Stage 4 -- Joining & assembly¶

Purpose¶

Merge CCDA and FHIR sources into a single coherent patient set, link documents to patients across all formats, deduplicate, and assemble the output bundle.

Patient discovery order¶

Patients can appear from three sources:

FHIR Patient resources -- authoritative for demographics; processed first.
CCDA <recordTarget> -- carries name, MRN, DOB, gender; used to create patients not seen in FHIR, or to fill gaps.
uuid_mapping.csv demographics -- if the mapping CSV has first_name, last_name, mrn, dob, or gender columns, those fill in any patients still missing fields.

Each source can only add values, never overwrite. The first non-empty value wins.

Cross-format document linkage¶

A document is linked to a patient via the first match in this chain:

The document's CCDA <recordTarget> (if it's a CCDA).
uuid_mapping.csv lookup by document UUID.
Global DocumentReference index built in Stage 3.
MRN-based fallback: the CCDA's MRN normalized (alphanumeric, uppercase) matches a known FHIR patient's normalized MRN.
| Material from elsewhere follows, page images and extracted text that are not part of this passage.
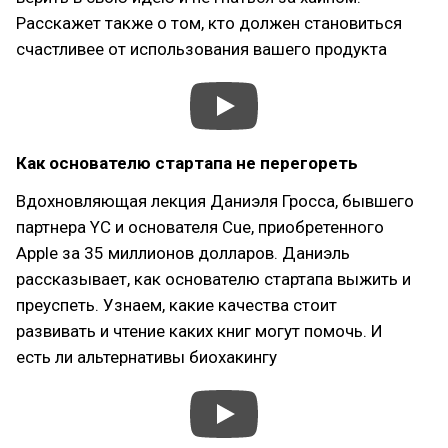
Расскажет также о том, кто должен становиться
счастливее от использования вашего продукта
Как основателю стартапа не перегореть
Вдохновляющая лекция Даниэля Гросса, бывшего
партнера YC и основателя Сue, приобретенного
Apple за 35 миллионов долларов. Даниэль
рассказывает, как основателю стартапа выжить и
преуспеть. Узнаем, какие качества стоит
развивать и чтение каких книг могут помочь. И
есть ли альтернативы биохакингу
A document with no resolved patient is still emitted in the bundle's documents array with patient_id: null -- it shows up in the dashboard under "Unlinked" but doesn't pollute any patient's record.

Deduplication¶

Patients are merged by (lower(first_name), lower(last_name), dob). All three keys must be non-empty for a merge to fire. The patient with the most filled fields becomes canonical; records and documents from the duplicates are reassigned.

This handles the common case where a single person has multiple Epic patient IDs from organizational mergers, ID re-issuance, or data feed glitches.

Schema aliasing¶

The bundle emits both canonical and downstream-friendly field names so that consumers using either schema work without translation:

Canonical	Aliases
`effective_date`	`effective_datetime`, plus per-tab: `start_date` (encounters, medications), `authored_on` (medications), `onset_datetime` (problems), `recorded_date` (allergies, immunizations), `performed_datetime` (procedures), `occurrence_datetime` (immunizations)
`display_name`	`allergen` (allergies), `vaccine` (immunizations), `visit_type_display` (encounters)
`code`	`allergen_code` (allergies), `vaccine_code` (immunizations)
`code_system`	`allergen_system` (allergies), `vaccine_system` (immunizations)

Aliases are added in-place; both names refer to the same value.

Computed fields¶

Each patient record gets a computed num_documents field equal to the count of documents whose patient_id matches.

The bundle also emits a labs_vitals convenience array equal to labs + vitals for downstream consumers who don't want to merge them client-side.